Exercise. Please print every record below exactly as it appears, but leave out the pictures.

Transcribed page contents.
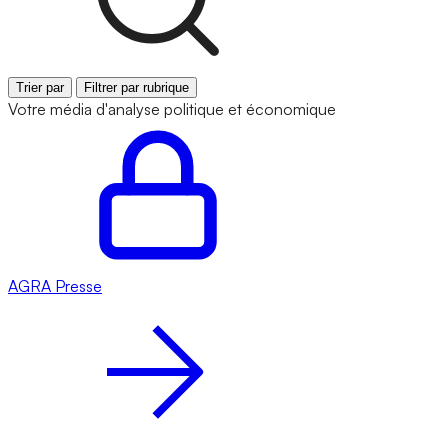
Trier par
Filtrer par rubrique
Votre média d'analyse politique et économique
AGRA
Presse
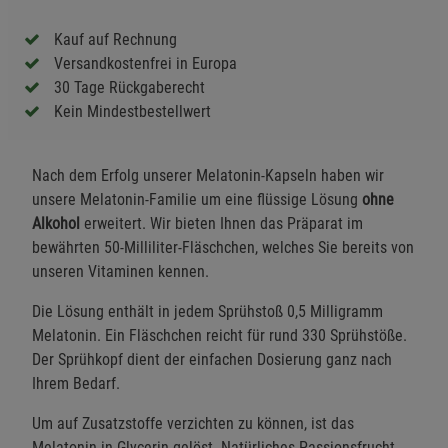
Kauf auf Rechnung
Versandkostenfrei in Europa
30 Tage Rückgaberecht
Kein Mindestbestellwert
Nach dem Erfolg unserer Melatonin-Kapseln haben wir
unsere Melatonin-Familie um eine flüssige Lösung
ohne
Alkohol
erweitert. Wir bieten Ihnen das Präparat im
bewährten 50-Milliliter-Fläschchen, welches Sie bereits von
unseren Vitaminen kennen.
Die Lösung enthält in jedem Sprühstoß 0,5 Milligramm
Melatonin. Ein Fläschchen reicht für rund 330 Sprühstöße.
Der Sprühkopf dient der einfachen Dosierung ganz nach
Ihrem Bedarf.
Um auf Zusatzstoffe verzichten zu können, ist das
Melatonin in Glycerin gelöst. Natürliches Passionsfrucht-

Solution.
Trier par
Filtrer par rubrique
Votre média d'analyse politique et économique
AGRA
Presse
Kauf auf Rechnung
Versandkostenfrei in Europa
30 Tage Rückgaberecht
Kein Mindestbestellwert
Nach dem Erfolg unserer Melatonin-Kapseln haben wir
unsere Melatonin-Familie um eine flüssige Lösung
ohne
Alkohol
erweitert. Wir bieten Ihnen das Präparat im
bewährten 50-Milliliter-Fläschchen, welches Sie bereits von
unseren Vitaminen kennen.
Die Lösung enthält in jedem Sprühstoß 0,5 Milligramm
Melatonin. Ein Fläschchen reicht für rund 330 Sprühstöße.
Der Sprühkopf dient der einfachen Dosierung ganz nach
Ihrem Bedarf.
Um auf Zusatzstoffe verzichten zu können, ist das
Melatonin in Glycerin gelöst. Natürliches Passionsfrucht-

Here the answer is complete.